■ Required work: Return the data exactly, without pictures.

■ Information:
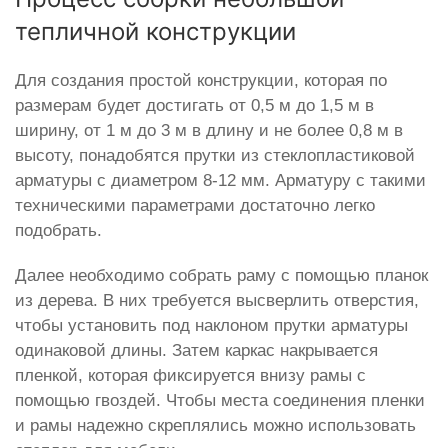
тепличной конструкции
Для создания простой конструкции, которая по
размерам будет достигать от 0,5 м до 1,5 м в
ширину, от 1 м до 3 м в длину и не более 0,8 м в
высоту, понадобятся прутки из стеклопластиковой
арматуры с диаметром 8-12 мм. Арматуру с такими
техническими параметрами достаточно легко
подобрать.
Далее необходимо собрать раму с помощью планок
из дерева. В них требуется высверлить отверстия,
чтобы установить под наклоном прутки арматуры
одинаковой длины. Затем каркас накрывается
пленкой, которая фиксируется внизу рамы с
помощью гвоздей. Чтобы места соединения пленки
и рамы надежно скреплялись можно использовать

■ Exercise response:
тепличной конструкции
Для создания простой конструкции, которая по
размерам будет достигать от 0,5 м до 1,5 м в
ширину, от 1 м до 3 м в длину и не более 0,8 м в
высоту, понадобятся прутки из стеклопластиковой
арматуры с диаметром 8-12 мм. Арматуру с такими
техническими параметрами достаточно легко
подобрать.
Далее необходимо собрать раму с помощью планок
из дерева. В них требуется высверлить отверстия,
чтобы установить под наклоном прутки арматуры
одинаковой длины. Затем каркас накрывается
пленкой, которая фиксируется внизу рамы с
помощью гвоздей. Чтобы места соединения пленки
и рамы надежно скреплялись можно использовать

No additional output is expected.